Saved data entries
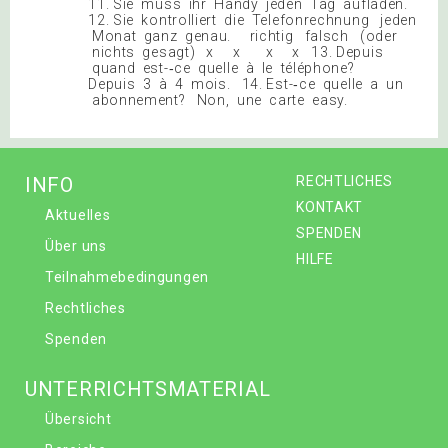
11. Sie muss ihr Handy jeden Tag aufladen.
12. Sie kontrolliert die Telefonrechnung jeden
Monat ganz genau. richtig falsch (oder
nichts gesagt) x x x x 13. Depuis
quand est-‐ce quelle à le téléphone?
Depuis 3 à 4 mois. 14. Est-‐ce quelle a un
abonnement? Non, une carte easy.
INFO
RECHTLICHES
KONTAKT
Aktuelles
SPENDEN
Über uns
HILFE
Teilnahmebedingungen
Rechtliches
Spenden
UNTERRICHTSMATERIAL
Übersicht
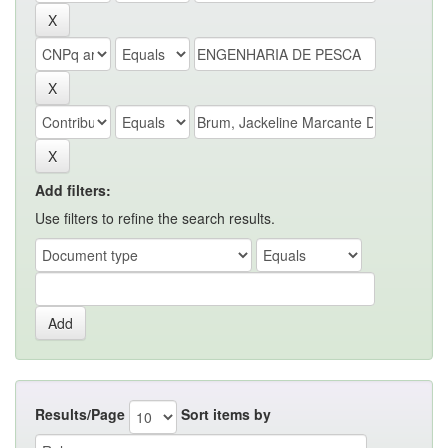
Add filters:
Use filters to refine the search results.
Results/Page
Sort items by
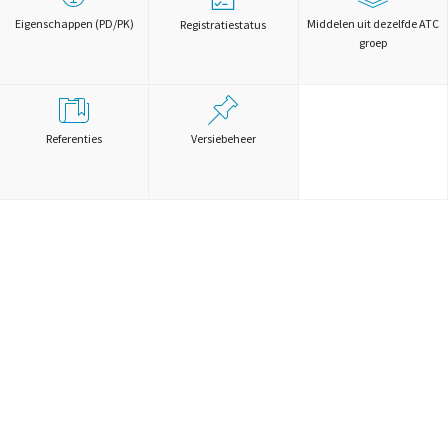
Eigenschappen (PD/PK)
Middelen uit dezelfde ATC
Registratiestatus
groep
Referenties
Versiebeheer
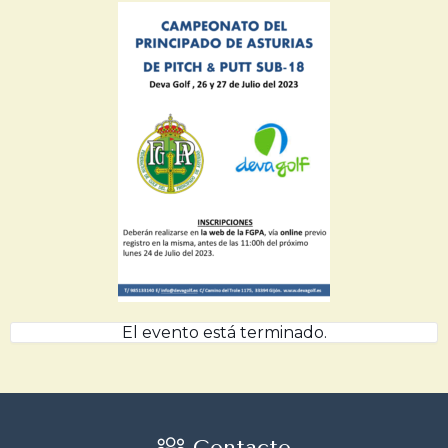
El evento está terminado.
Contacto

• **Exercise objective**: Check every line of the entries above, and copy those that carry the string "jeden".

• **Output for this exercise**:
11. Sie muss ihr Handy jeden Tag aufladen.
12. Sie kontrolliert die Telefonrechnung jeden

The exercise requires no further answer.